━━ Entries shown ━━
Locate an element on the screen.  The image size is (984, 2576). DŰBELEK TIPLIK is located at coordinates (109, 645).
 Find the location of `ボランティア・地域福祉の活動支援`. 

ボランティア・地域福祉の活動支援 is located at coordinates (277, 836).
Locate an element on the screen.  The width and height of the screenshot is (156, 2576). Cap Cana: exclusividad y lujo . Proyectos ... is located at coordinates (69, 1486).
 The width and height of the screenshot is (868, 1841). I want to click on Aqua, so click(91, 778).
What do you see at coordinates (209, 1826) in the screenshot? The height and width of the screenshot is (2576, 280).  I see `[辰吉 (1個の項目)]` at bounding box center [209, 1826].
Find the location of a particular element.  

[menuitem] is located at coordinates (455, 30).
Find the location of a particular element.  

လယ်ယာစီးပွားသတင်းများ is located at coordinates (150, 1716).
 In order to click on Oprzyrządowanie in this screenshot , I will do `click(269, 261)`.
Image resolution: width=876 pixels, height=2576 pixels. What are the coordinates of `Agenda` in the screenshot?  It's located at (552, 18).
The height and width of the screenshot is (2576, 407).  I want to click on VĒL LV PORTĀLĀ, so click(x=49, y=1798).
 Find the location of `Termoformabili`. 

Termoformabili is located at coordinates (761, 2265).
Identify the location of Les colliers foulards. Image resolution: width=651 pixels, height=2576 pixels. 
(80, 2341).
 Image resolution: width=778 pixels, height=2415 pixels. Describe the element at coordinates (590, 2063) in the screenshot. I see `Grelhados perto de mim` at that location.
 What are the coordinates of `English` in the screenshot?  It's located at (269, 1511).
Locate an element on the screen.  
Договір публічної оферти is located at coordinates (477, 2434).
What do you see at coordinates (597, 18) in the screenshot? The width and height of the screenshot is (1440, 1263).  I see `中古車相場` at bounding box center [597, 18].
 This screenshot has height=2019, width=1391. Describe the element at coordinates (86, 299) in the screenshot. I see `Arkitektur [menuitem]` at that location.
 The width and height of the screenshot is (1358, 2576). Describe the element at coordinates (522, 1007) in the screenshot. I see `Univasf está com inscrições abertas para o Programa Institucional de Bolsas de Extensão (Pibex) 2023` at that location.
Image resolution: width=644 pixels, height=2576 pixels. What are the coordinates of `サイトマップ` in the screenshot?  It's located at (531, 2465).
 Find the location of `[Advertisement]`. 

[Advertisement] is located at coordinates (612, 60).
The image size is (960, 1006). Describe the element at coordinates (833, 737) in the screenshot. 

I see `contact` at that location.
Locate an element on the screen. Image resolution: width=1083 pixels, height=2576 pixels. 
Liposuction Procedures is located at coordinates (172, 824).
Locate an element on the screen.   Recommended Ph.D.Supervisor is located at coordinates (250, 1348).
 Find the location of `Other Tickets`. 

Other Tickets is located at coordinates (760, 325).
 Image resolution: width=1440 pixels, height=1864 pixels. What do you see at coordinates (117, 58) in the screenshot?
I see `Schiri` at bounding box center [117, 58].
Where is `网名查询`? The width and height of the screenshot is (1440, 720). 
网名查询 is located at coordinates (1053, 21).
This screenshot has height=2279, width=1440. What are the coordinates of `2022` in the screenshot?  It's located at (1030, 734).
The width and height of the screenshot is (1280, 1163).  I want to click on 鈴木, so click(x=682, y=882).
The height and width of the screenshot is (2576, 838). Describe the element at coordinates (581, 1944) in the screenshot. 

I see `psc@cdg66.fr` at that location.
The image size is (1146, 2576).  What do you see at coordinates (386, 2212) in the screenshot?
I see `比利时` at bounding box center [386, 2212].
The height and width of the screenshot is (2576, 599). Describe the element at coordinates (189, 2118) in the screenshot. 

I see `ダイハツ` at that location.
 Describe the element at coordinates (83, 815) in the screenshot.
━━━
From the first line to the last, write out the listing exactly.

Expected output
Locate an element on the screen.  The image size is (984, 2576). DŰBELEK TIPLIK is located at coordinates (109, 645).
 Find the location of `ボランティア・地域福祉の活動支援`. 

ボランティア・地域福祉の活動支援 is located at coordinates (277, 836).
Locate an element on the screen.  The width and height of the screenshot is (156, 2576). Cap Cana: exclusividad y lujo . Proyectos ... is located at coordinates (69, 1486).
 The width and height of the screenshot is (868, 1841). I want to click on Aqua, so click(91, 778).
What do you see at coordinates (209, 1826) in the screenshot? The height and width of the screenshot is (2576, 280).  I see `[辰吉 (1個の項目)]` at bounding box center [209, 1826].
Find the location of a particular element.  

[menuitem] is located at coordinates (455, 30).
Find the location of a particular element.  

လယ်ယာစီးပွားသတင်းများ is located at coordinates (150, 1716).
 In order to click on Oprzyrządowanie in this screenshot , I will do `click(269, 261)`.
Image resolution: width=876 pixels, height=2576 pixels. What are the coordinates of `Agenda` in the screenshot?  It's located at (552, 18).
The height and width of the screenshot is (2576, 407).  I want to click on VĒL LV PORTĀLĀ, so click(x=49, y=1798).
 Find the location of `Termoformabili`. 

Termoformabili is located at coordinates (761, 2265).
Identify the location of Les colliers foulards. Image resolution: width=651 pixels, height=2576 pixels. 
(80, 2341).
 Image resolution: width=778 pixels, height=2415 pixels. Describe the element at coordinates (590, 2063) in the screenshot. I see `Grelhados perto de mim` at that location.
 What are the coordinates of `English` in the screenshot?  It's located at (269, 1511).
Locate an element on the screen.  
Договір публічної оферти is located at coordinates (477, 2434).
What do you see at coordinates (597, 18) in the screenshot? The width and height of the screenshot is (1440, 1263).  I see `中古車相場` at bounding box center [597, 18].
 This screenshot has height=2019, width=1391. Describe the element at coordinates (86, 299) in the screenshot. I see `Arkitektur [menuitem]` at that location.
 The width and height of the screenshot is (1358, 2576). Describe the element at coordinates (522, 1007) in the screenshot. I see `Univasf está com inscrições abertas para o Programa Institucional de Bolsas de Extensão (Pibex) 2023` at that location.
Image resolution: width=644 pixels, height=2576 pixels. What are the coordinates of `サイトマップ` in the screenshot?  It's located at (531, 2465).
 Find the location of `[Advertisement]`. 

[Advertisement] is located at coordinates (612, 60).
The image size is (960, 1006). Describe the element at coordinates (833, 737) in the screenshot. 

I see `contact` at that location.
Locate an element on the screen. Image resolution: width=1083 pixels, height=2576 pixels. 
Liposuction Procedures is located at coordinates (172, 824).
Locate an element on the screen.   Recommended Ph.D.Supervisor is located at coordinates (250, 1348).
 Find the location of `Other Tickets`. 

Other Tickets is located at coordinates (760, 325).
 Image resolution: width=1440 pixels, height=1864 pixels. What do you see at coordinates (117, 58) in the screenshot?
I see `Schiri` at bounding box center [117, 58].
Where is `网名查询`? The width and height of the screenshot is (1440, 720). 
网名查询 is located at coordinates (1053, 21).
This screenshot has height=2279, width=1440. What are the coordinates of `2022` in the screenshot?  It's located at (1030, 734).
The width and height of the screenshot is (1280, 1163).  I want to click on 鈴木, so click(x=682, y=882).
The height and width of the screenshot is (2576, 838). Describe the element at coordinates (581, 1944) in the screenshot. 

I see `psc@cdg66.fr` at that location.
The image size is (1146, 2576).  What do you see at coordinates (386, 2212) in the screenshot?
I see `比利时` at bounding box center [386, 2212].
The height and width of the screenshot is (2576, 599). Describe the element at coordinates (189, 2118) in the screenshot. 

I see `ダイハツ` at that location.
 Describe the element at coordinates (83, 815) in the screenshot.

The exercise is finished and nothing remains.